5. bis 12. Juli 2025

Unsere Mitarbeiterin Julia Nyffenegger begleitete im Juli eine Flug-Busreise in den hohen Norden – bis ans berühmte Nordkap. In ihrem Reisebericht erzählt sie von roten Fischerhütten vor dramatischer Bergkulisse, Rentieren am Strassenrand, stillen Museumsbesuchen und unvergesslichen Naturerlebnissen zwischen Norwegen und Finnland – eine Reise voller Kontraste, Weite und nordischer Faszination.

24. Februar 2026

1. Tag | Samstag, 5. Juli: Zürich – Tromsø – Evenes

Früh am Morgen startete unsere Reise mit dem Direktflug ab Zürich um 6.40 Uhr. Nach einem ruhigen Flug landeten wir um 10.10 Uhr in Tromsø. Der Flughafen war klein und übersichtlich – tatsächlich war das Gepäck unseres Fluges das einzige auf dem Förderband.

Gegen 10.30 Uhr war alles im Bus verstaut und wir begaben uns auf eine erste Erkundungstour durch Tromsø.
Bei einer Panoramarundfahrt mit einem Reiseleiter lernten wir das charmante Zentrum der Stadt kennen, das direkt am Wasser liegt und mit seinen hübschen Gassen und kulturellen Highlights beeindruckt. Besonders spannend war der Besuch des Botanischen Gartens etwas ausserhalb der Stadt – eine grüne Oase mit arktischer Flora.

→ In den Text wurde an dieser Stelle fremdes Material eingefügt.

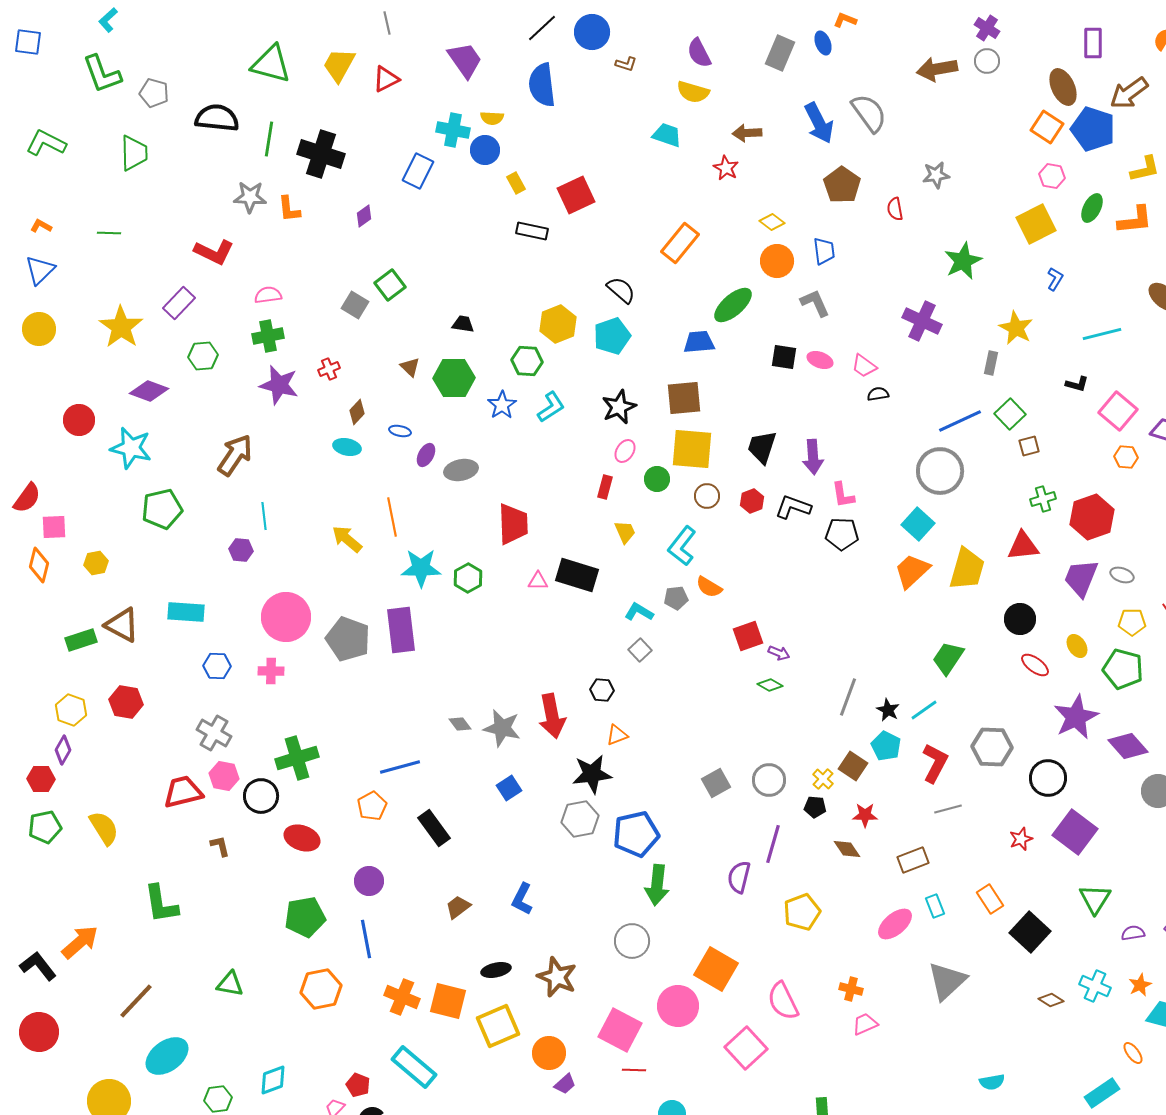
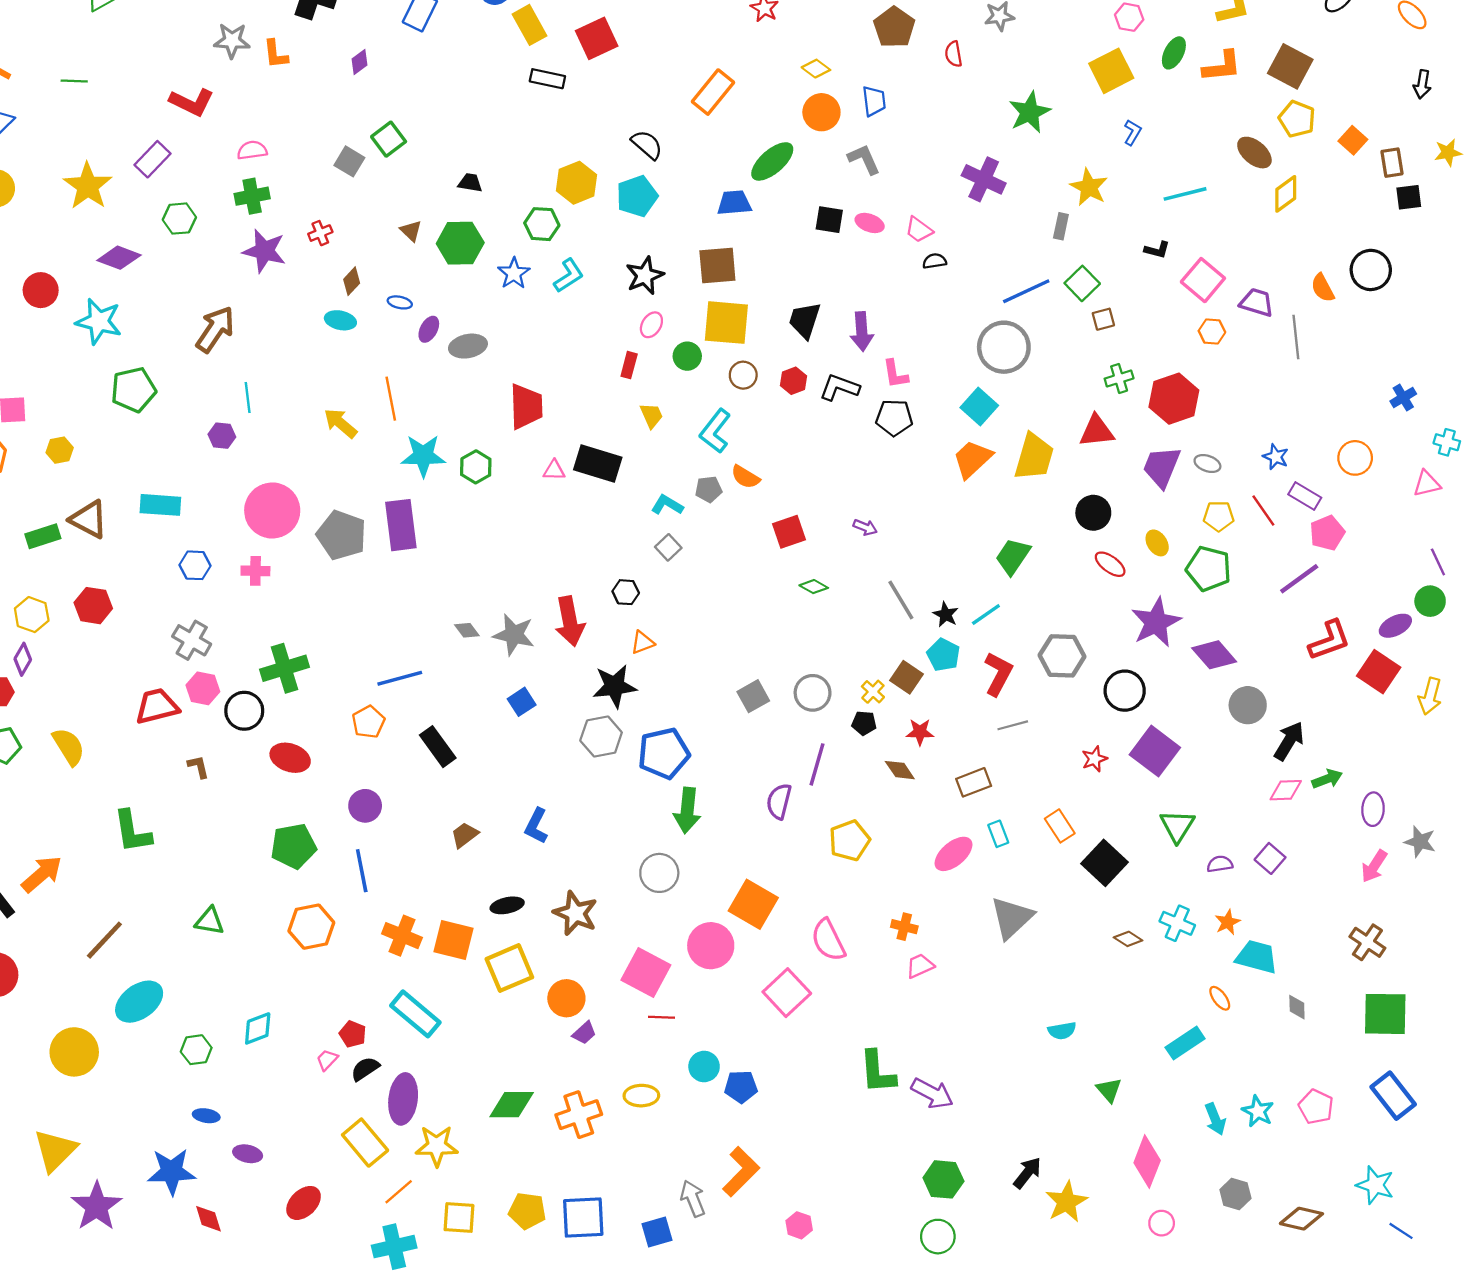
yellow rectangle: (516, 183) -> (530, 25), size x1.6
purple arrow: (779, 653) -> (865, 527), moved
gray line: (848, 697) -> (901, 600), turned -51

Am Nachmittag setzten wir unsere Fahrt fort Richtung Evenes, wo wir unsere erste Nacht in Nordnorwegen verbrachten. Ein gelungener Auftakt mit vielen neuen Eindrücken!

2. Tag | Sonntag, 6. Juli: Evenes – Stokmarknes – Svolvaer

Nach dem Frühstück, das ab 7.00 Uhr bereitstand, machten wir uns um 9.00 Uhr auf den Weg. In Stokmarknes besuchten wir das Hurtigrutenmuseum – ein echtes Highlight. Besonders beeindruckend war das vollständig begehbare ehemalige Postschiff, das heute Teil der Ausstellung ist. Dort, mitten im historischen Schiff, genossen wir auch unser Mittagessen. Ich entschied mich für ein leckeres Lachsbrot.
Das Museum war angenehm ruhig, nur wenige Besucher waren da, was uns viel Zeit und Raum zum Entdecken liess. Direkt neben dem Museum liegt der Hafen, wo wir um 15.00 Uhr auf die Einfahrt des Postschiffes warteten.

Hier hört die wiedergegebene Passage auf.